- Directed by: Giorgio Stegani
- Screenplay by: Giorgio Stegani
- Produced by: Gianni Minervini Nicolò Pomilia
- Starring: Ornella Muti Alessio Orano [it]
- Cinematography: Sergio D'Offizi
- Edited by: Maurizio Tedesco Giuseppe Baghdighian
- Music by: Gianni Marchetti
- Release date: 1971;
- Language: Italian

= Summer Affair =

1971 drama film

Summer Affair (Il sole nella pelle), also known as Sun on the Skin, is a 1971 Italian romantic drama film written and directed by Giorgio Stegani and starring Ornella Muti.

== Cast ==

- Ornella Muti as Lisa
- Alessio Orano as Robert
- Luigi Pistilli as Lo Versi
- Chris Avram as Marco
- Stella Carnacina as Marina Carracelli
- Giulio Baraghini as Carabinieri Marshal

==Production ==
The film was shot in the Ponza island. It was produced by Stefano Film. The script took inspiration from a real news story.

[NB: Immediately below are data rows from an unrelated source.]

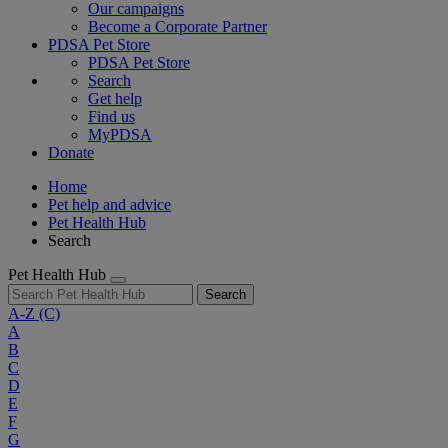
Our campaigns
Become a Corporate Partner
PDSA Pet Store
PDSA Pet Store
Search
Get help
Find us
MyPDSA
Donate
Home
Pet help and advice
Pet Health Hub
Search
Pet Health Hub
Search
A-Z
(C)
A
B
C
D
E
F
G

The main theme of the soundtrack by Gianni Marchetti was reused in Emanuelle's Revenge.

==Release ==
The film was released domestically in June 1971. In 2025, MVD Entertainment Group released it on Blu-ray in a 2K transfer.

==Reception ==
Paolo Mereghetti panned the film, describing it as "a mediocre fumetto, sprinkled with awkward references to current affairs and sparse nudity." A La Stampa contemporary review paired it to Love Story, and noted "Stegani leans honestly on sentimentality, without exploring the context in which the story unfolds and without demanding much from the two leads in terms of performance". The Corriere della Seras critic Leonardo Autera argued that the film "pretends to take an interest in important issues [...] but in reality it neither can nor wants to touch on them", as "it's just a pretext for a rather banal love story."